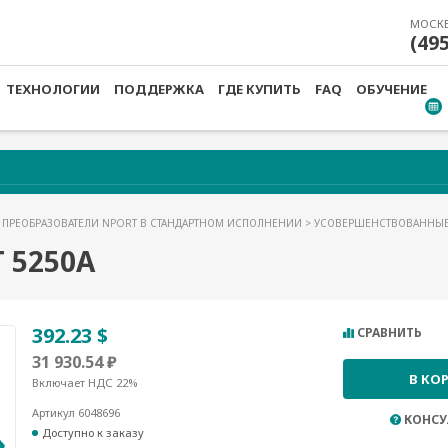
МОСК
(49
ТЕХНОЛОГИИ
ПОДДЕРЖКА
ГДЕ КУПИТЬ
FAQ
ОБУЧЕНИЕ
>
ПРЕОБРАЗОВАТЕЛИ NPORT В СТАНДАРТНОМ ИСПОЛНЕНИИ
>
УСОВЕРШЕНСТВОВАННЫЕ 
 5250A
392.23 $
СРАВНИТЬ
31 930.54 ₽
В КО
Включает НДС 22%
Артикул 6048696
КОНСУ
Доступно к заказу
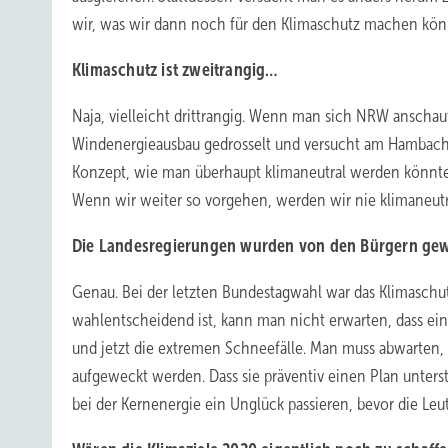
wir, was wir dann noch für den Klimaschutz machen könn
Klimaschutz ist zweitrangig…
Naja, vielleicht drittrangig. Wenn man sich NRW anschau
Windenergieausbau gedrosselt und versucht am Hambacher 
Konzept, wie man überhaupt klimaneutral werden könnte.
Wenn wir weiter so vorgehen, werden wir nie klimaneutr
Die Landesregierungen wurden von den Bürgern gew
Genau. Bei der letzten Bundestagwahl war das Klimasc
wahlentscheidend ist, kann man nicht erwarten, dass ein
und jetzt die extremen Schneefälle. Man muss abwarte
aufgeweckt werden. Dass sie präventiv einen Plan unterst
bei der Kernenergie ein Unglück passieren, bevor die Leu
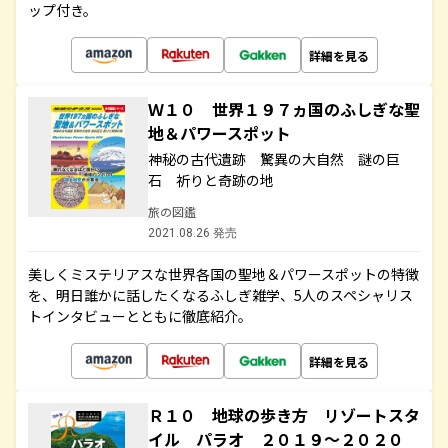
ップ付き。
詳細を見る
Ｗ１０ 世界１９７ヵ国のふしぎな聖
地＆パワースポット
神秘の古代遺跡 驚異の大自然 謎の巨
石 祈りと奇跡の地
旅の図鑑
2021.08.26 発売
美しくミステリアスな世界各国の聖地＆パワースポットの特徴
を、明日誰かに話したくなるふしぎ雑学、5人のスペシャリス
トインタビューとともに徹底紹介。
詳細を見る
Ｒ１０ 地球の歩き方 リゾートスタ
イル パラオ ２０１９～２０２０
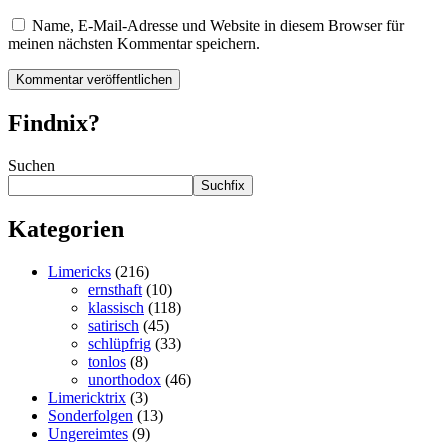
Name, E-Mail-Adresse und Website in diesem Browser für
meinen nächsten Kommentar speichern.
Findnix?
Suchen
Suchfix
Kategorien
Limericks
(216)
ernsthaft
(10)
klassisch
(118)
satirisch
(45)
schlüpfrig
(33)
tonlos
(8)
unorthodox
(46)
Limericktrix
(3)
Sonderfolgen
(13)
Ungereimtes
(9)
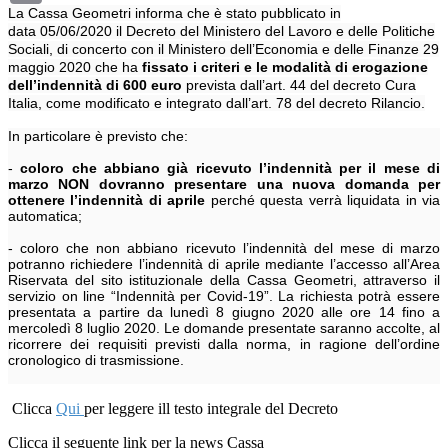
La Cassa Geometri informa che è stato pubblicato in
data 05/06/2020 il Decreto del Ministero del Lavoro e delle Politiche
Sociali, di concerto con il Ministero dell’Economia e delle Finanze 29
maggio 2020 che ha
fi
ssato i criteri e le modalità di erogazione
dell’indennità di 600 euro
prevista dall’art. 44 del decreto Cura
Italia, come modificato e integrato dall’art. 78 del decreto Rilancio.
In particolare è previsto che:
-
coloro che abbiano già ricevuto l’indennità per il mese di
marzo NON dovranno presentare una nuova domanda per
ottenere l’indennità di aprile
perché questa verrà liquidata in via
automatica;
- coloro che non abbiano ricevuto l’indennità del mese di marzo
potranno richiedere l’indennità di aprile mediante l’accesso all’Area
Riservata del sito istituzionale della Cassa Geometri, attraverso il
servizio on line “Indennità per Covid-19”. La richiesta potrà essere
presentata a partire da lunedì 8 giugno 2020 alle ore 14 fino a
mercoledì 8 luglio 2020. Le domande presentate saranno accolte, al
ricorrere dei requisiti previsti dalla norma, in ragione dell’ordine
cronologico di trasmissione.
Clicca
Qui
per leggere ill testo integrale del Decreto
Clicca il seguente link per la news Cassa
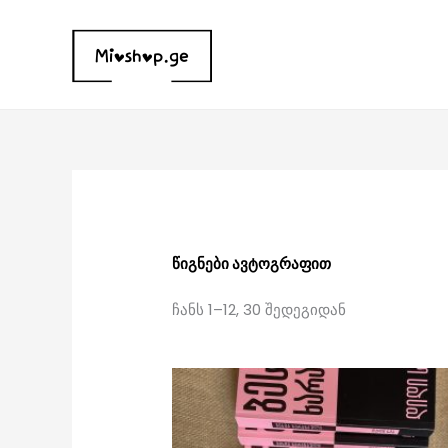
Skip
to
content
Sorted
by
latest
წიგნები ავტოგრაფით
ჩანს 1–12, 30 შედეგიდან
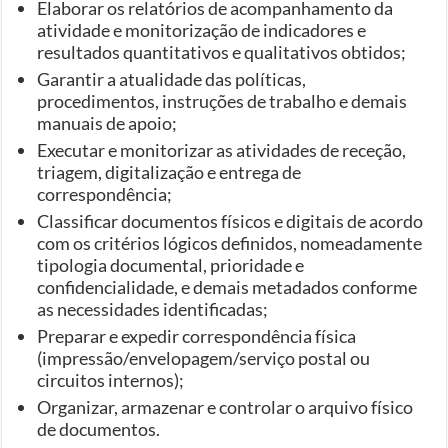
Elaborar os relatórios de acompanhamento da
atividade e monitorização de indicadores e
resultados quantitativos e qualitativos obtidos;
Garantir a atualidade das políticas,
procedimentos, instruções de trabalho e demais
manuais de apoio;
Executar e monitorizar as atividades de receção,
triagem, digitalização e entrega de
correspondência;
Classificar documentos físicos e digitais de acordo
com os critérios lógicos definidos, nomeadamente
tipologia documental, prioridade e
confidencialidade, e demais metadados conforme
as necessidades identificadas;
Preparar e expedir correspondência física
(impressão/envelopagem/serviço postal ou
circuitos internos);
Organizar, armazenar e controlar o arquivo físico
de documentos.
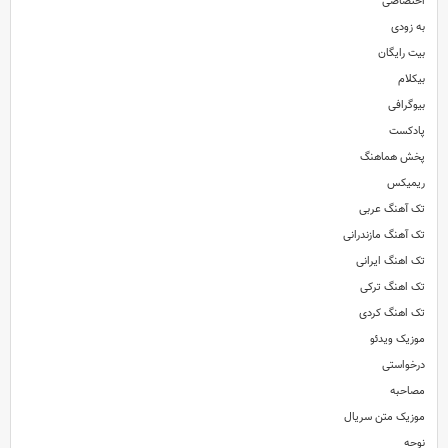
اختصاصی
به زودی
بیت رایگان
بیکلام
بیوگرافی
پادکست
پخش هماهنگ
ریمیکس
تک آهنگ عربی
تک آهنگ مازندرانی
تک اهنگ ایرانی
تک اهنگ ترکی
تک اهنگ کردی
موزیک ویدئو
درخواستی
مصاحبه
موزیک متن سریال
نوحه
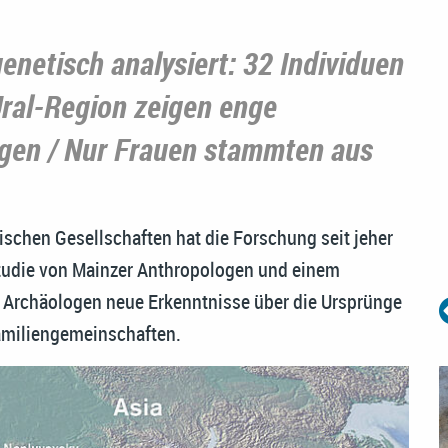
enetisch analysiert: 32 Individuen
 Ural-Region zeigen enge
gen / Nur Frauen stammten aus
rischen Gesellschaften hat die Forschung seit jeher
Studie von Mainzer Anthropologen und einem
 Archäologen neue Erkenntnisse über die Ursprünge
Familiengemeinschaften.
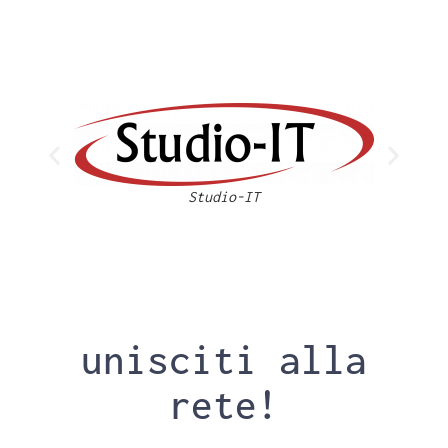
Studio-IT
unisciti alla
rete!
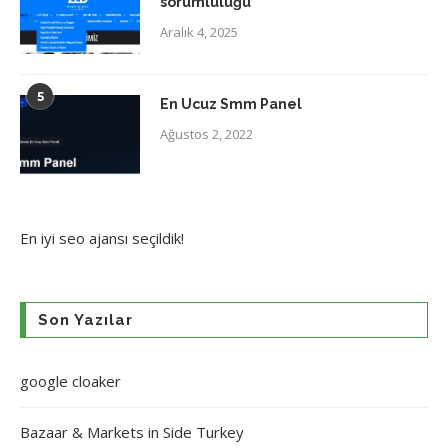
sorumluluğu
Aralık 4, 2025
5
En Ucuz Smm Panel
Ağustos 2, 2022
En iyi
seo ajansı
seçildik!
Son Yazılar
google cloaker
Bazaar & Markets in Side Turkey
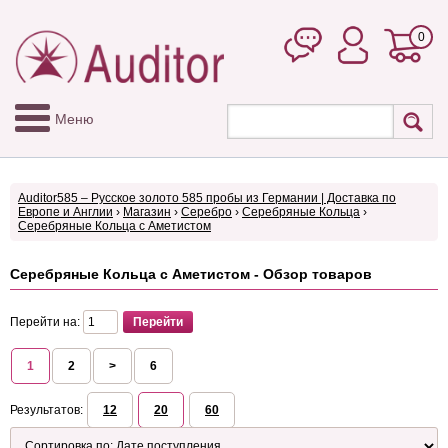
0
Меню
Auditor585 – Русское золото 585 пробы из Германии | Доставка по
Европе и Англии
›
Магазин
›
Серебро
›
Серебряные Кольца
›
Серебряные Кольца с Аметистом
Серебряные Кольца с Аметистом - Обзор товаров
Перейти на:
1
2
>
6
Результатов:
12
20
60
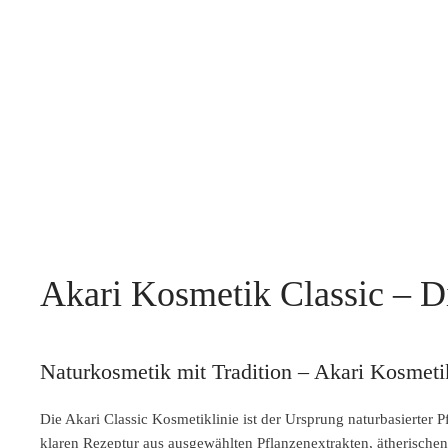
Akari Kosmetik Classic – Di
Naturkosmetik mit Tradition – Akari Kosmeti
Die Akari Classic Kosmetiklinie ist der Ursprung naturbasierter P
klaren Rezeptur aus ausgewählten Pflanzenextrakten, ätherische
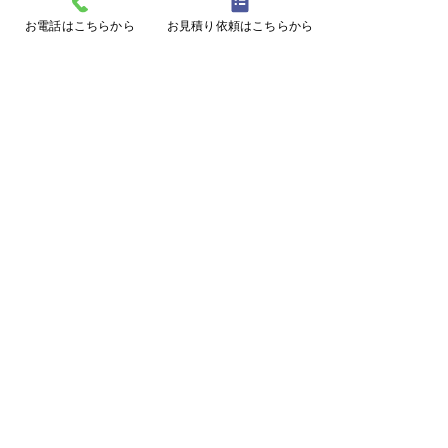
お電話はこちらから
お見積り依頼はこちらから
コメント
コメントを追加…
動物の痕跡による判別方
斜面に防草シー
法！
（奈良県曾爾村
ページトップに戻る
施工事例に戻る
· · ·
== Directions ==
Your answer should be one number, the count of lines above that hold "aprile".

== Solution for this problem ==
2